Full covariate set is default: Always use 8 covariates (age, sex, education, income, smoking, alcohol, obesity, CVD) unless explicitly justified. Minimal models (age+sex+BMI only) overestimate effects due to residual confounding.

Cross-National Batch Mode

When

cross_national: true

Generate paired scripts for each combination (Korea + US)
Summary matrix includes both countries side-by-side
Direction agreement column: ✓ if both countries show same direction of effect
Uses /cross-national skill's dual-survey-design approach

Integration with Upstream Skills

Need	Skill
Variable coding lookup	`analyze-stats` survey_weighted guide
Template creation from paper	`/replicate-study` Phase 1–3
Cross-national paired analysis	`/cross-national`
ICD-10 claims algorithms	`analyze-stats` nhis_icd10_mapping guide
Write manuscript from results	`/write-paper` (nhis_cohort or cross_national type)
Figure generation	`/make-figures` (forest plot of all combinations)

Example Invocations

Basic: Single DB, Multiple Exposures × Single Outcome

/batch-cohort

DB: /path/to/knhanes/HN18.csv
Template: /path/to/validated_analysis.R
Exposures: [depression, obesity, smoking, heavy_drinking, low_income, low_education]
Outcome: diabetes
Mode: full

Cross-National: Full Matrix

/batch-cohort

DB Korea: /path/to/knhanes/HN18.csv
DB US: /path/to/nhanes/
Template: cross_national
Exposures: [depression, obesity, smoking]
Outcomes: [diabetes, hypertension, metabolic_syndrome]
cross_national: true
Mode: execute

NHIS Cohort: Claims-Based Batch

/batch-cohort

DB: /path/to/nhis_sample_cohort.csv
Template: nhis_cohort
Exposures: [atrial_fibrillation, heart_failure, COPD, CKD]
Outcomes: [all_cause_mortality, cardiovascular_death, stroke]
Mode: code_only

Anti-Hallucination

Never fabricate variable names, dataset column names, or variable codings.

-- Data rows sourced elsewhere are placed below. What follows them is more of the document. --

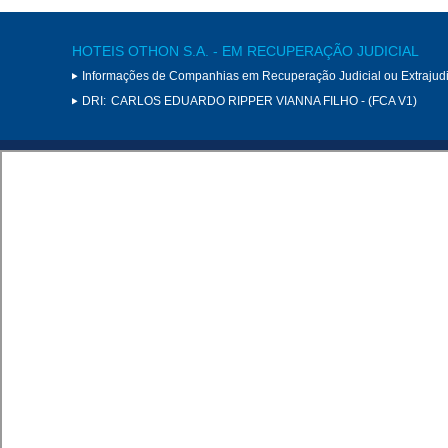
HOTEIS OTHON S.A. - EM RECUPERAÇÃO JUDICIAL
Informações de Companhias em Recuperação Judicial ou Extrajudi
DRI:
CARLOS EDUARDO RIPPER VIANNA FILHO - (FCA V1)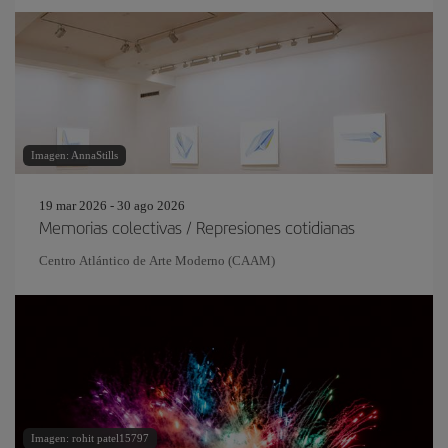
Imagen: AnnaStills
19 mar 2026 - 30 ago 2026
Memorias colectivas / Represiones cotidianas
Centro Atlántico de Arte Moderno (CAAM)
Imagen: rohit patel15797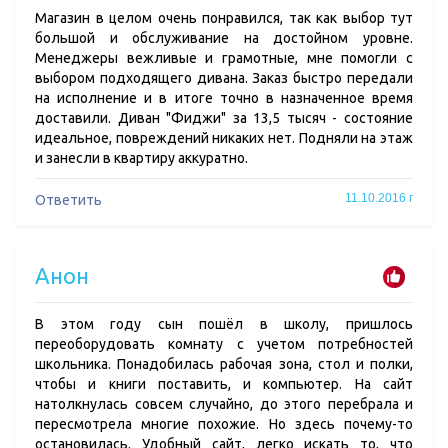
Магазин в целом очень понравился, так как выбор тут
большой и обслуживание на достойном уровне.
Менеджеры вежливые и грамотные, мне помогли с
выбором подходящего дивана. Заказ быстро передали
на исполнение и в итоге точно в назначенное время
доставили. Диван "Фиджи" за 13,5 тысяч - состояние
идеальное, повреждений никаких нет. Подняли на этаж
и занесли в квартиру аккуратно.
11.10.2016 г
Ответить
Анон
В этом году сын пошёл в школу, пришлось
переоборудовать комнату с учетом потребностей
школьника. Понадобилась рабочая зона, стол и полки,
чтобы и книги поставить, и компьютер. На сайт
натолкнулась совсем случайно, до этого перебрала и
пересмотрела многие похожие. Но здесь почему-то
остановилась. Удобный сайт, легко искать то, что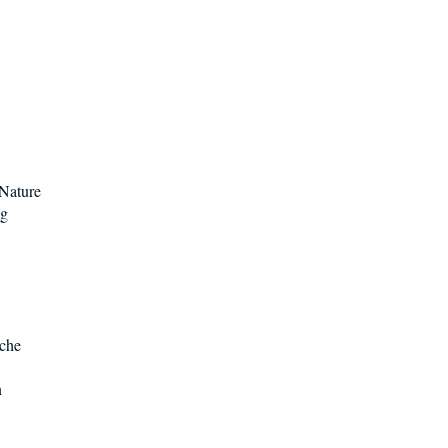
 Nature
ng
èche
n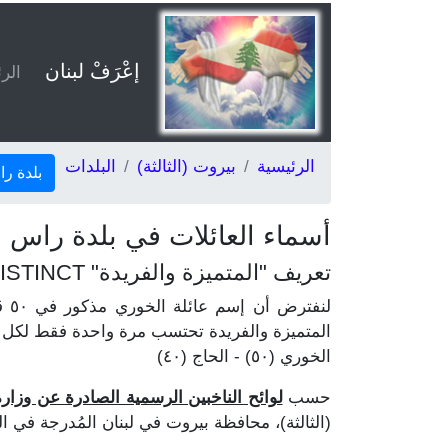
إعْرَفْ لبنان
الر
الرئيسية
بيروت (الثالثة)
البلدات
بلدة ر
أسماء العائلات في بلدة راس ب
تعريف "المتميزة والفريدة" DISTINCT
المتميزة والفريدة تحتسب مرة واحدة فقط لكل ع
الخوري (٥٠) - الحاج (٤٠)
حسب
لوائح الناخبين الرسمية الصادرة عن وزارة الد
(الثالثة)، محافظة بيروت في لبنان المُدرجة في اللوائح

If a variable mapping is uncertain, output
```
[VERIFY: variable_name]
```
and ask the user to confirm against the data dictionary.
Never fabricate statistical results — no invented p-values, effect sizes, confidence intervals, or sample sizes. All numbers must come from executed code output.
Never generate references from memory. Use
```
/search-lit
```
for all citations.
If a function, package, or API does not exist or you are unsure, say so explicitly rather than guessing.